Ten rok jest kolejnym z rzędu, w którym grupa Orlen planuje przeznaczyć na inwestycje rekordową kwotę. Jej wydatki na wszystkie przedsięwzięcia mają sięgnąć aż 36,2 mld zł. W 2022 r. było to 19,6 mld zł.
W obu przypadkach uwzględniono inwestycje w przejętych koncernach Lotos i PGNiG. „To ogromne środki, które w dużej mierze przeznaczymy na skuteczną transformację energetyczną, w tym rozwój energetyki odnawialnej oraz zeroemisyjnej technologii jądrowej. Pozwoli nam to budować długoterminowe bezpieczeństwo energetyczne Polski” – przekonuje Daniel Obajtek, prezes Orlenu.
Najwięcej na rafinerie
Zdecydowanie najwięcej pieniędzy, bo 9 mld zł, koncern chce przeznaczyć na rozwój biznesu rafineryjnego. Za te pieniądze będzie m.in. kontynuowana budowa instalacji: hydrokrakingu w litewskich Możejkach, bioetanolu drugiej generacji w Jedliczu, visbreakingu i HVO w Płocku oraz hydrokrakingowego bloku olejowego w Gdańsku. Ponadto w Gdańsku ma powstać morski terminal przeładunkowy produktów ropopochodnych na Martwej Wiśle. Podobne kwoty, bo po 6,4–7 mld zł, zasilą przedsięwzięcia realizowane w biznesach energetycznym, petrochemicznym i wydobywczym.

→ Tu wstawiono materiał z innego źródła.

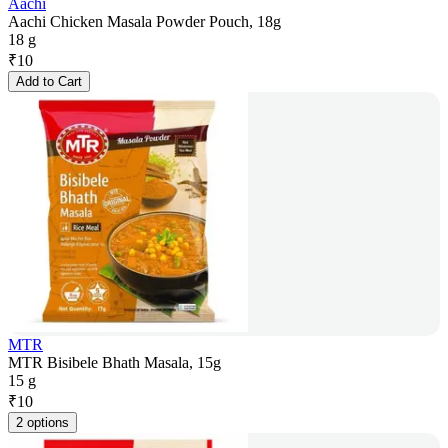
Aachi
Aachi Chicken Masala Powder Pouch, 18g
18 g
₹
10
Add to Cart
MTR
MTR Bisibele Bhath Masala, 15g
15 g
₹
10
2 options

W pierwszym z nich największe wydatki zaplanowano na modernizację aktywów oraz przyłączanie nowych odbiorców w zależnej Enerdze. Ponadto istotne sumy mają posłużyć do kontynuowania budowy bloków gazowo-parowych w Ostrołęce i Grudziądzu oraz realizacji projektów farm fotowoltaicznych i farmy wiatrowej na Bałtyku.